DATA EXTRACT:
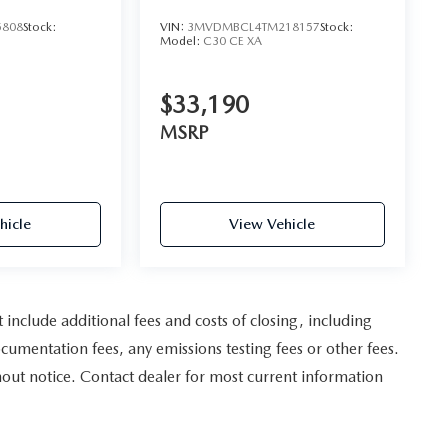
5808
Stock:
VIN:
3MVDMBCL4TM218157
Stock:
Model:
C30 CE XA
$33,190
MSRP
hicle
View Vehicle
nclude additional fees and costs of closing, including
umentation fees, any emissions testing fees or other fees.
ithout notice. Contact dealer for most current information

REQUIRED ACTION: What is needed is a copy of every line above in which "fees" appears.

ANSWER BELOW:
nclude additional fees and costs of closing, including
umentation fees, any emissions testing fees or other fees.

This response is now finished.